Medeplegen van poging tot moord door meerdere verdachten met gebruik van geweld

In deze zaak heeft de Rechtbank 's-Hertogenbosch op 4 december 2001 uitspraak gedaan in een strafzaak tegen de verdachte, die samen met medeverdachten betrokken was bij twee pogingen tot moord op [slachtoffer]. De rechtbank heeft vastgesteld dat de verdachte op 10 november 2000, samen met medeverdachten, met voorbedachten rade [slachtoffer] heeft aangevallen met een hamer en hem in levensbedreigende toestand heeft achtergelaten. De rechtbank heeft ook vastgesteld dat er een nauwe samenwerking was tussen de verdachten, wat hen als medeplegers kwalificeert, ook al was niet duidelijk wie de fatale slagen heeft toegebracht. De verdachte heeft geprobeerd zich te verdedigen door te stellen dat hij vrijwillig terugtred heeft gepleegd, maar deze stelling werd door de rechtbank verworpen. De rechtbank heeft de ernst van de feiten en de omstandigheden waaronder deze zijn gepleegd in overweging genomen bij het bepalen van de straf. De verdachte was ten tijde van de feiten nog geen achttien jaar oud, maar de rechtbank besloot om het meerderjarigenstrafrecht toe te passen. Uiteindelijk werd de verdachte veroordeeld tot een gevangenisstraf van zeven jaar. De rechtbank heeft ook rekening gehouden met de eerdere veroordelingen van de verdachte en de rapportages over zijn persoonlijkheid, maar oordeelde dat de ernst van de feiten een zware straf rechtvaardigde.

Uitspraak

ARRONDISSEMENTSRECHTBANK TE 'S-HERTOGENBOSCH
Parketnummer: 01/069063-00
Uitspraakdatum: 4 december 2001
V E R K O R T V O N N I S
Verkort vonnis van de arrondissementsrechtbank te 's-Hertogenbosch, meervoudige kamer voor de behandeling van strafzaken, in de zaak tegen:
[verdachte],
geboren te [geboorteplaats] ([geboorteland]) op [geboortedatum] 1983,
wonende te [woonplaats], [adres],
preventief gedetineerd te Cadier en Keer,
Opvang- en Behandelingscentrum Het Keerpunt.

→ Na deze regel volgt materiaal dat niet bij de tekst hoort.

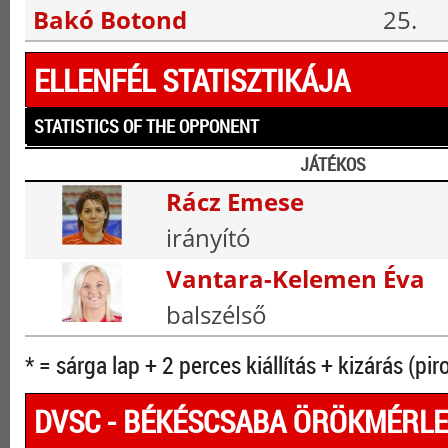
Bakó Botond
25.
ELLENFÉL STATISZTIKÁJA
STATISTICS OF THE OPPONENT
JÁTÉKOS
Rácz Emese
irányító
Vantara-Kelemen Éva
balszélső
* = sárga lap + 2 perces kiállítás + kizárás (pir
DVSC - BÉKÉSCSABA ÖRÖKMÉRL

Dit vonnis is op tegenspraak gewezen naar aanleiding van het onderzoek ter terechtzitting van 20 maart 2001, 7 juni 2001, 4 september 2001 en 20 november 2001. Het onderzoek is ter terechtzitting van 20 november 2001 opnieuw aangevangen omdat de rechtbank een andere samenstelling had dan tijdens de eerdere zittingen.
De rechtbank heeft kennisgenomen van de vordering van de officier van justitie en van hetgeen van de zijde van verdachte naar voren is gebracht.
De tenlastelegging.
De zaak is aanhangig gemaakt bij dagvaarding van 6 maart 2001.

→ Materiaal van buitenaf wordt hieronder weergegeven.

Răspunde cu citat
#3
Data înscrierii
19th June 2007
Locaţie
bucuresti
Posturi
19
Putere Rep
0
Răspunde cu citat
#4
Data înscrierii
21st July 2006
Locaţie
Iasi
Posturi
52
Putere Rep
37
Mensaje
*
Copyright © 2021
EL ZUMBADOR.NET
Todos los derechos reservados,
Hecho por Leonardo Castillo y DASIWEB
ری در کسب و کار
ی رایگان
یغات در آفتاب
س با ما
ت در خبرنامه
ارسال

Een afschrift van de dagvaarding is aan dit vonnis gehecht. De tenlastelegging is op vordering van de officier van justitie ter terechtzitting van 20 november 2000 gewijzigd. Van deze vordering is eveneens een fotokopie aan dit vonnis gehecht.
De geldigheid van de dagvaarding.
De dagvaarding voldoet aan alle wettelijke eisen.
De bevoegdheid van de rechtbank.
Krachtens de wettelijke bepalingen is de rechtbank bevoegd van het ten laste gelegde kennis te nemen.
De ontvankelijkheid van de officier van justitie.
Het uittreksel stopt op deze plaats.